Saved data entries

=== Begin Enclosure ===

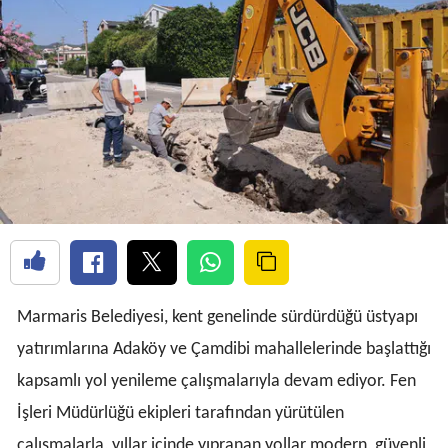
Marmaris Belediyesi, kent genelinde sürdürdüğü üstyapı
yatırımlarına Adaköy ve Çamdibi mahallelerinde başlattığı
kapsamlı yol yenileme çalışmalarıyla devam ediyor. Fen
İşleri Müdürlüğü ekipleri tarafından yürütülen
çalışmalarla, yıllar içinde yıpranan yollar modern, güvenli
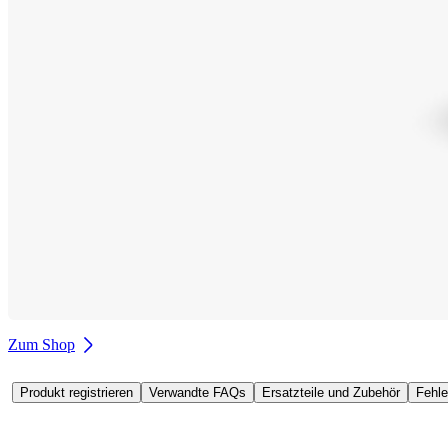
Zum Shop
Produkt registrieren
Verwandte FAQs
Ersatzteile und Zubehör
Fehl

=== End Enclosure ===

Repeat the entries exactly, pictures left out.

Response area:
Marmaris Belediyesi, kent genelinde sürdürdüğü üstyapı
yatırımlarına Adaköy ve Çamdibi mahallelerinde başlattığı
kapsamlı yol yenileme çalışmalarıyla devam ediyor. Fen
İşleri Müdürlüğü ekipleri tarafından yürütülen
çalışmalarla, yıllar içinde yıpranan yollar modern, güvenli
Zum Shop
Produkt registrieren
Verwandte FAQs
Ersatzteile und Zubehör
Fehl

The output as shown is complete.